La Slovénie, un exemple européen pour la protection des langues minoritaires
Et si la France s'inspirait du modèle slovène en matière de protection des langues régionales ? Imaginez des programmes télévisés en occitan diffusés en prime time sur France 2, avec des sous-titres en français. Pensez à des députés du Pays basque dotés d'un droit de veto sur les lois touchant aux minorités. Ou encore, envisagez des primes attribuées aux fonctionnaires maîtrisant l'alsacien. Ces propositions pourraient sembler farfelues, voire issues d'un stage militant sur Che Guevara et les langues régionales. Pourtant, elles ne sont que la transposition fidèle de ce qui se pratique dans un État voisin : la Slovénie.
Un cadre constitutionnel solide pour des communautés numériquement modestes
Bienvenue en Slovénie, un pays de deux millions d'habitants qui vient d'organiser ses élections législatives le 22 mars. Cette nation des Balkans est saluée comme un modèle pour les droits qu'elle accorde à ses deux communautés nationales autochtones. Bien que peu nombreuses – on recense précisément 2 258 italophones et 6 343 magyarophones –, ces minorités bénéficient de protections garanties par les articles 5, 11 et 64 de la Constitution slovène. Ces dispositions valent régulièrement à l'État les félicitations des observateurs internationaux.

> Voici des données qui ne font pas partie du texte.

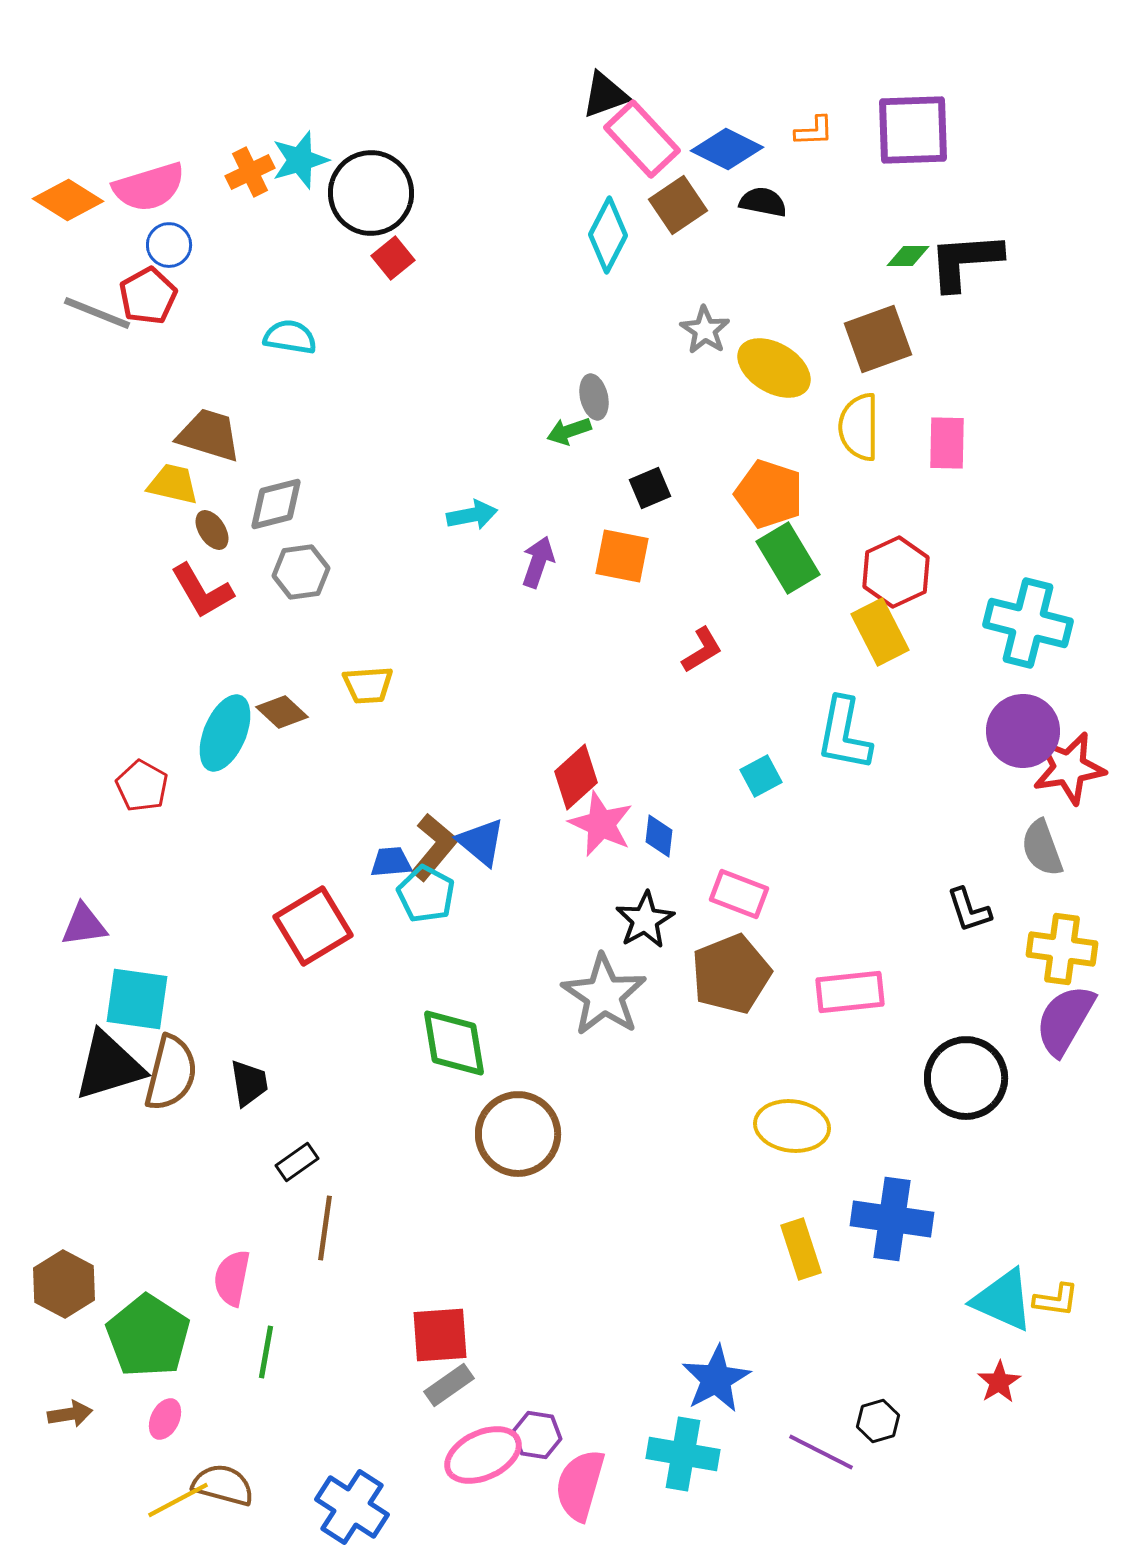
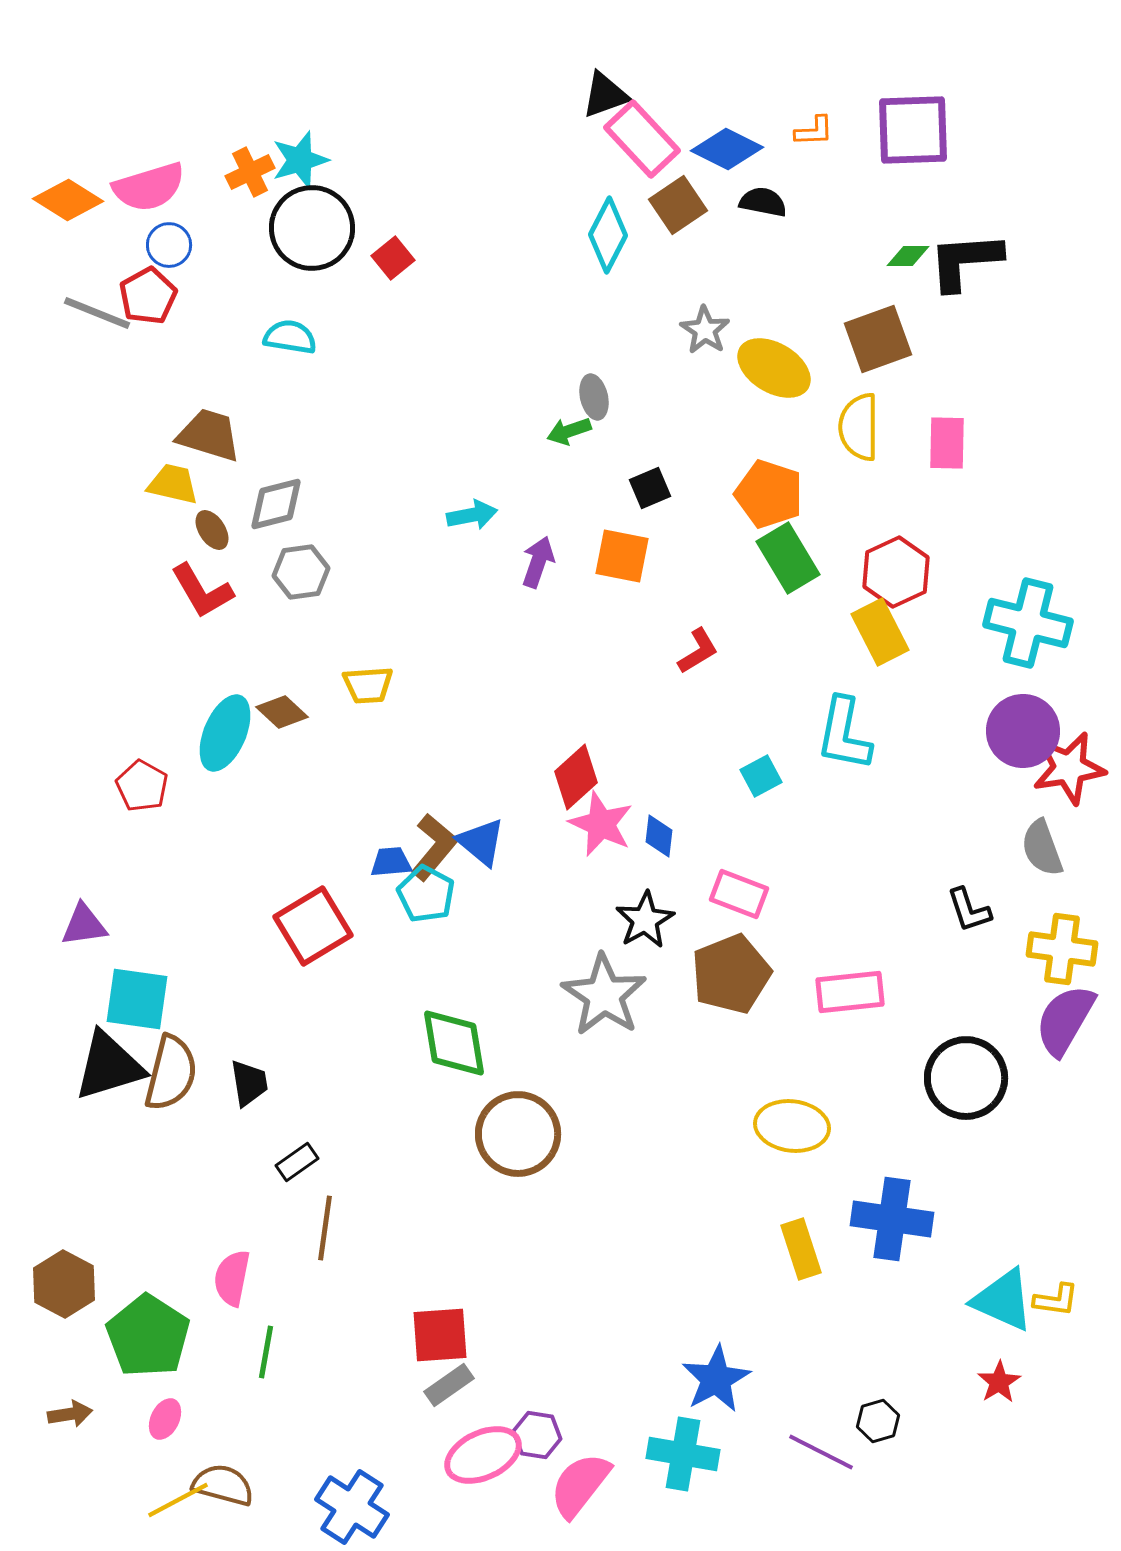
black circle at (371, 193): moved 59 px left, 35 px down
red L-shape at (702, 650): moved 4 px left, 1 px down
pink semicircle at (580, 1485): rotated 22 degrees clockwise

Des mesures concrètes et efficaces saluées par le Conseil de l'Europe
Le Comité d'experts du Conseil de l'Europe, chargé de suivre l'application de la Charte européenne des langues régionales ou minoritaires, loue les efforts déployés par les autorités slovènes pour protéger les langues parlées dans leur pays. En pratique, ces efforts se traduisent par des mesures tangibles :
- Diffusion de programmes télévisés dans les langues minoritaires, sous-titrés en slovène.
- Droit de veto pour les représentants de ces communautés sur les lois les concernant directement.
- Incitations financières, comme des primes, pour les fonctionnaires utilisant ces langues dans leur travail.
Ces actions démontrent un engagement profond en faveur de la diversité linguistique, offrant un contraste frappant avec les débats souvent théoriques en France. La Slovénie prouve ainsi que la protection des langues minoritaires n'est pas qu'une question de nombre, mais de volonté politique et de cadre juridique robuste.